Last class, we showed that smoothness (in the form of a second order Taylor upper bound) immediately gives the bound $f(w_i) \leq f(w_{i-1}) - \frac {\|{\nabla f}(w_{i-1})\|_*^2}{2\beta}. \label{eq:smooth}$ and that this implies $${\nabla f}(w_i)\to 0$$ without convexity, but rather assuming $$\inf_w f(w) > -\infty$$.

To start this lecture, we’ll give basic rates for this method.
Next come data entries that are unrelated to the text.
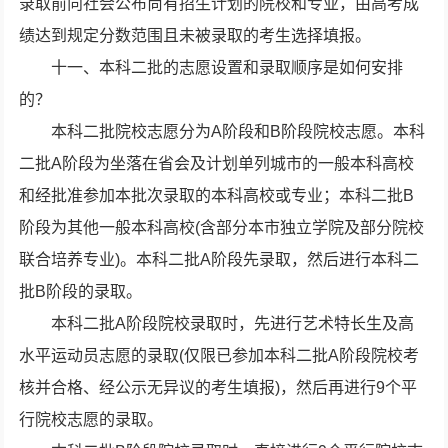
录取前向社会公布尚有招生计划的院校和专业，由高考成
绩达到规定分数范围且未被录取的考生选择填报。
十一、本科二批的志愿设置和录取顺序是如何安排
的？
本科二批院校志愿分为A阶段和B阶段院校志愿。本科
二批A阶段为坐落在省会及计划单列城市的一般本科高校
和经批准参加本批次录取的本科高校或专业；本科二批B
阶段为其他一般本科高校(含部分本市独立学院及部分院校
联合培养专业)。本科二批A阶段先录取，然后进行本科二
批B阶段的录取。
本科二批A阶段院校录取时，先进行艺术特长生及高
水平运动员志愿的录取(仅限已参加本科二批A阶段院校考
核并合格、经公示无异议的考生填报)，然后再进行9个平
行院校志愿的录取。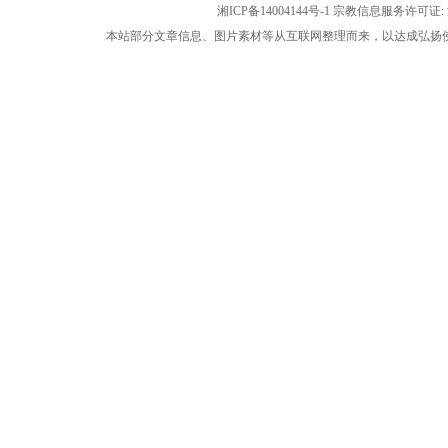
湘ICP备14004144号-1
宗教信息服务许可证: 湘
本站部分文章信息、图片素材等从互联网整理而来，以达成弘扬佛法公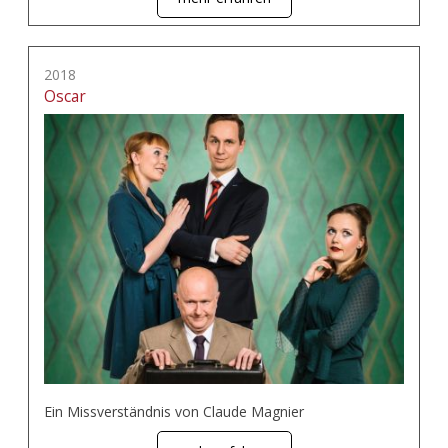
2018
Oscar
Ein Missverständnis von Claude Magnier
The proofs all start from $$\eqref{eq:smooth}$$, and then aim to lower bound $$\|{\nabla f}(w_{i-1})\|_*$$ in terms of $$f(w) - f(\bar w)$$, giving a recurrence relation that gives a rate.
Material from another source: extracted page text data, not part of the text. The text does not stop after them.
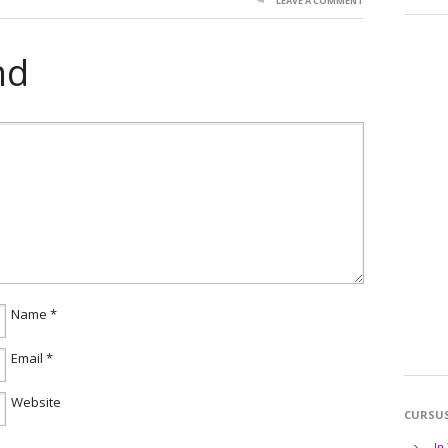
LEAVE A COMMENT
nd
Name
*
Email
*
Website
CURSU
In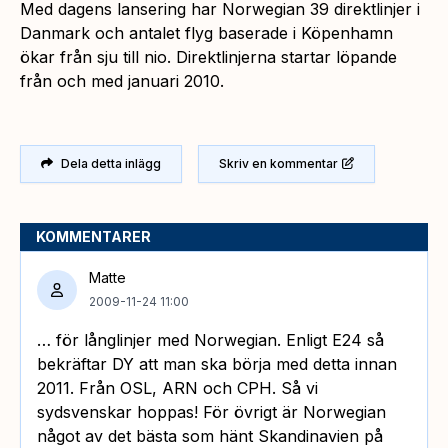
Med dagens lansering har Norwegian 39 direktlinjer i
Danmark och antalet flyg baserade i Köpenhamn
ökar från sju till nio. Direktlinjerna startar löpande
från och med januari 2010.
Dela detta inlägg
Skriv en kommentar
KOMMENTARER
Matte
2009-11-24 11:00
… för långlinjer med Norwegian. Enligt E24 så
bekräftar DY att man ska börja med detta innan
2011. Från OSL, ARN och CPH. Så vi
sydsvenskar hoppas! För övrigt är Norwegian
något av det bästa som hänt Skandinavien på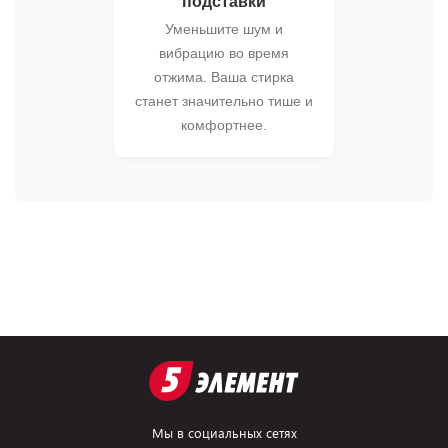
подставки
Уменьшите шум и
вибрацию во время
отжима. Ваша стирка
станет значительно тише и
комфортнее.
Мы в социальных сетях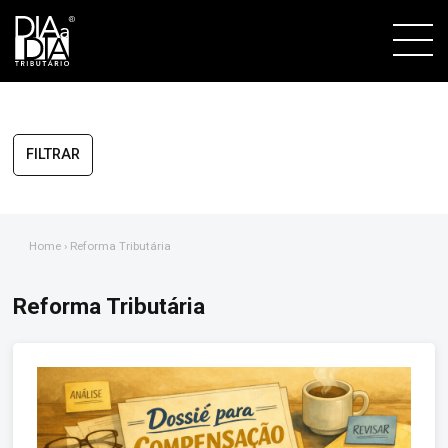
FILTRAR
Home
› Reforma Tributária
Reforma Tributária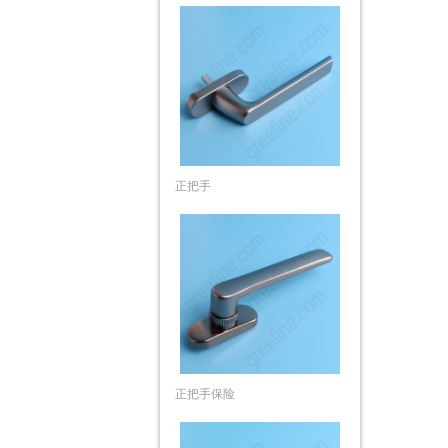
正把手
正把手保险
Theorem. Suppose a minimizer $$\bar w$$ exists. If $$f$$ is $$\lambda$$-strongly-convex, then $f(w_t) - f(\bar w)\leq (f(w_0) - f(\bar w)) \exp\left( - \frac \lambda \beta t \right).$ Otherwise, if $$\|\cdot\| = \|\cdot\|_2$$, then $f(w_t) - f(\bar w) \leq \frac {2\beta \|w_0-\bar w\|^2_2}{t}.$

Remarks.

• The second bound can be made to work for other norms; there is a step of the proof that is only obvious for $$\|\cdot\|_2$$, but then a relationship like $$\|\cdot\|_1 \leq \sqrt{d} \|\cdot\|_2$$ can be used to handle the $$\ell_1$$ norm. However, this does not seem to be the “right” bound. This will be discussed more when the crucial step is invoked later.

• The first bound says that $$t\geq (\beta/\lambda) \ln((f(w_0)-f(\bar w))/{\epsilon})$$ iterations are needed for accuracy $${\epsilon}> 0$$, a guarantee which has been mentioned many time throughout the course. The quantity $$\beta/\lambda$$ is often called the condition number.
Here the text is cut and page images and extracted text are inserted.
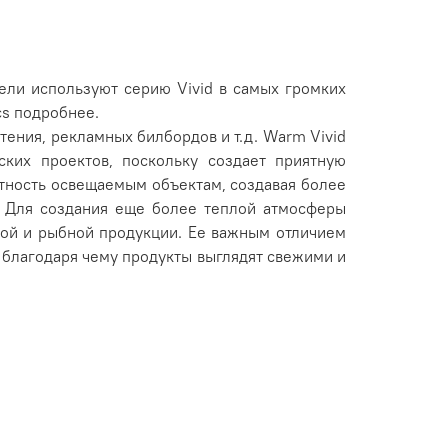
ели используют серию Vivid в самых громких
cs подробнее.
тения, рекламных билбордов и т.д. Warm Vivid
ских проектов, поскольку создает приятную
астность освещаемым объектам, создавая более
. Для создания еще более теплой атмосферы
сной и рыбной продукции. Ее важным отличием
, благодаря чему продукты выглядят свежими и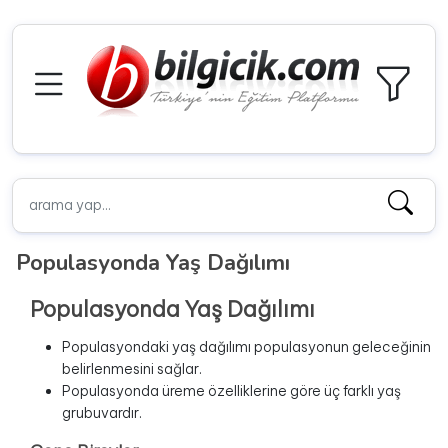
Populasyonda Yaş Dağılımı
Populasyonda Yaş Dağılımı
Populasyondaki yaş dağılımı populasyonun geleceğinin
belirlenmesini sağlar.
Populasyonda üreme özelliklerine göre üç farklı yaş
grubuvardır.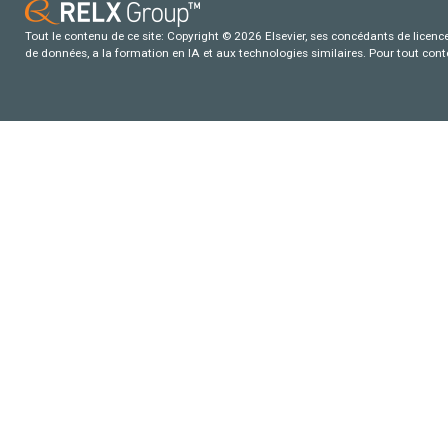
Tout le contenu de ce site: Copyright © 2026 Elsevier, ses concédants de licence e
de données, a la formation en IA et aux technologies similaires. Pour tout con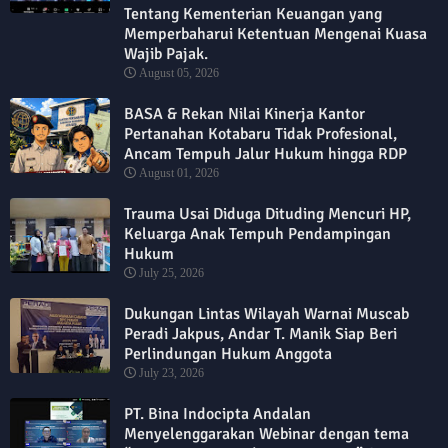
Tentang Kementerian Keuangan yang
Memperbaharui Ketentuan Mengenai Kuasa
Wajib Pajak.
August 05, 2026
BASA & Rekan Nilai Kinerja Kantor
Pertanahan Kotabaru Tidak Profesional,
Ancam Tempuh Jalur Hukum hingga RDP
August 01, 2026
Trauma Usai Diduga Dituding Mencuri HP,
Keluarga Anak Tempuh Pendampingan
Hukum
July 25, 2026
Dukungan Lintas Wilayah Warnai Muscab
Peradi Jakpus, Andar T. Manik Siap Beri
Perlindungan Hukum Anggota
July 23, 2026
PT. Bina Indocipta Andalan
Menyelenggarakan Webinar dengan tema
Let’s first worry about the strongly convex case, which is less annoying to prove.

Lemma. Suppose $$f$$ is $$\lambda$$-strongly-convex. For any $$w$$, $\|{\nabla f}(w)\|_*^2 \geq 2\lambda (f(w) - f(\bar w)).$

Proof. The proof strategy is to rewrite $$f(w)- f(\bar w)$$ in a way that allows us to invoke the definition of strong convexity. Here’s one way: \begin{aligned} f(\bar w) - f(w) &= \inf_{v\in{\mathbb{R}}^d} f(\bar w + v) - f(w) \\ &\geq \inf_{v\in{\mathbb{R}}^d} {\left\langle {\nabla f}(w), v \right \rangle} + \frac {\lambda}{2} \|v\|^2 \\ &\geq \inf_{v\in{\mathbb{R}}^d} - \|{\nabla f}(w)\|_* \|v\| + \frac {\lambda}{2} \|v\|^2. \end{aligned} This expression is a convex univariate quadratic in the scalar quantity $$\alpha := \|v\|$$, and is minimized at $$\alpha = \|{\nabla f}(w)\|_*/\lambda$$. Plugging this back in, $f(\bar w) - f(w) \geq - \|{\nabla f}(w)\|_*^2 / \lambda + \lambda \|{\nabla f}(w)\|_*^2 / (2\lambda^2) = - \|{\nabla f}(w)\|_*^2 / (2\lambda),$ which rearranges to give the desired expression. $${\qquad\square}$$

Remarks (on stopping conditions). The methods we’ve discussed are run for $$t$$ rounds, and we bound how big $$t$$ needs to be, often in terms of problem-dependent quantities that are awkward to measure in practice. Instead, what is often useful in practice is to specify an accuracy $$\epsilon > 0$$, and have the method automatically stop once $$f(w_i) - \inf_w f(w) \leq \epsilon$$. Here are two ways to do that.

• By the preceding lemma, if we know $$f$$ is $$\lambda$$-strongly-convex (for instance, because it is a regularized ERM problem and has the term $$\lambda \|w\|_2^2/2$$), then we can stop as soon as $$\|{\nabla f}(w_i)\|_*^2/(2\lambda) \leq \epsilon$$. Unfortunately, the choice of $$\lambda$$ made in practice is often incredibly small. Worse, many standard implementations have this stopping rule even when strong convexity is violated. To see that this is not a stopping condition in general, it suffices to consider a function which is piecwise linear (or polyhedral) with small slope near the optimum; it’s possible for $$\|{\nabla f}(w_i)\|_*$$ to be tiny while still being arbitrarily far from the optimum.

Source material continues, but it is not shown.